I Am Such a Cheater
In a couple of hours, I'm supposed to unfurl my yoga mat at Bikram Yoga Memphis, yet here I am at Karen Wilder Fitness, considering a fling with the exercise machines. The Bikram studio still seems a little alien to me, but being in Karen's gym feels like being among old friends: There's Elliptical Trainer and Free Weights and Smith—and I'm so happy to see Kettlebell I want to pick him up and swing him like a favorite child. I haven't exactly hung out with these guys lately, but I'm pretty sure we could pick up where we left off, maybe even bump our relationship up a notch, get into some real commitment.

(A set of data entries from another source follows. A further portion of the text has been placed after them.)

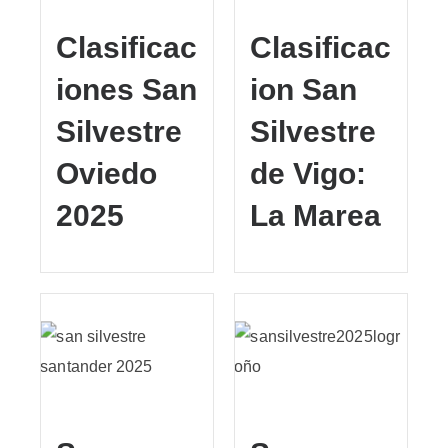
Clasificac
Clasificac
iones San
ion San
Silvestre
Silvestre
Oviedo
de Vigo:
2025
La Marea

For more than four weeks, as I've settled into the 60-day Bikram challenge, my teachers have been telling me that this yoga is all my body needs, that a class per day for two months will renew me "from the inside out." According to them, and to founder Bikram Choudhury, I'm getting all the weight resistance and cardio (yes, cardio) I need, plus the active meditation of hatha, a centuries-old style of yoga. The deeper I get into the challenge, the more limber, focused, cleansed, and relaxed I feel, but I've started worrying to the point of obsession that I'm not losing weight fast enough, and that others agree.
I sense that they're looking me up and down in a certain way, judging. I started out 80 pounds overweight, and I'm losing one to two pounds per week—the healthiest and most maintainable kind of weight loss, doctors say—but nobody wants to hear this. All people seem to care about is what they see, not the process behind it. Reading doubt on their faces, I'm hurt, angry, ashamed. And now panicked.

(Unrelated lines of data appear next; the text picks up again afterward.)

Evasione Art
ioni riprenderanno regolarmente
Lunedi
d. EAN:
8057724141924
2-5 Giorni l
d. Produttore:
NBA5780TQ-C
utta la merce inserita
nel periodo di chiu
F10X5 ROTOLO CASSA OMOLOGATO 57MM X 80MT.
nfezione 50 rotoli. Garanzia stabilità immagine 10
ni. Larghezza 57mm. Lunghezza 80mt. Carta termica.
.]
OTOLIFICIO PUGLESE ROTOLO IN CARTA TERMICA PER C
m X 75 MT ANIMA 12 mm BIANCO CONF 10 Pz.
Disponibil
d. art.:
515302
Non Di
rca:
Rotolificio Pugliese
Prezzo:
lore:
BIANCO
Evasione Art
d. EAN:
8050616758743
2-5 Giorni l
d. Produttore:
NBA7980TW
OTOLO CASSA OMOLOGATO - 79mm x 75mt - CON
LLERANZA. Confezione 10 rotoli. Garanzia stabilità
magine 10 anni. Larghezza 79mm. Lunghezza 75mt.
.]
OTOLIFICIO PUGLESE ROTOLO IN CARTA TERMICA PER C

A little weepily, I explain all this to calm, lovely Karen, who listens and nods, as if she understands perfectly the maniac sitting in front of her. As I babble on, I'm pawing through my absurdly enormous Timbuk2 messenger bag for a tissue and yanking out lipsticks and ponytail holders and free-floating receipts and a tattered Runner's World
that I borrowed days ago from my brother-in-law and still haven't read. Later, when I listen to a tape of the conversation, I hear myself speaking in breathless bursts, barely letting Karen talk.

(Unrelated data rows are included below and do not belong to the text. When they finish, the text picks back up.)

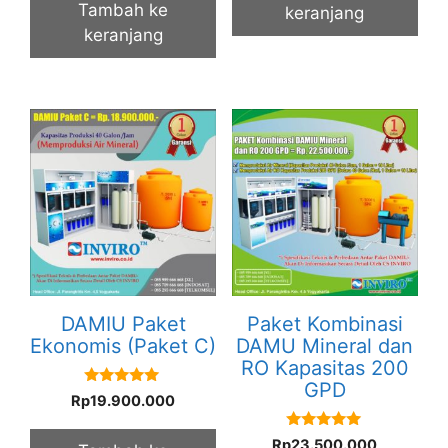
Tambah ke
keranjang
keranjang
DAMIU Paket
Paket Kombinasi
Ekonomis (Paket C)
DAMU Mineral dan
RO Kapasitas 200
GPD
5.00
Rp
19.900.000
out of 5
5.00
Rp
23.500.000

"Hold on," I say at one point, "I need to breathe."
"It's amazing you just recognized that," Karen says. "So you're already good at catching yourself in your breathing patterns. Now, every day, I want you to look at yourself in the mirror with kind eyes and with thankfulness and patience. Just allow yourself to do that."
Sentimentality usually triggers my gag reflex, but in this moment I make a decision not to go cynical. If I need to trade in my critical eyes for some kind ones, I may as well start today. While I'm at it, I'll stop what a psychologist would refer to as my "all-or-nothing thinking": If I'm still wearing gigantic jeans, Bikram must not work; if my most recent job was a disaster, I must be terrible at what I do; if my marriage didn't take, I'll never love or be loved again. "Your first prescription is, renew your mind every day," Karen says. "That sets the template. That will create harmony in your body."
Good. But what will create a waistline
in my body? That's what I still want to know.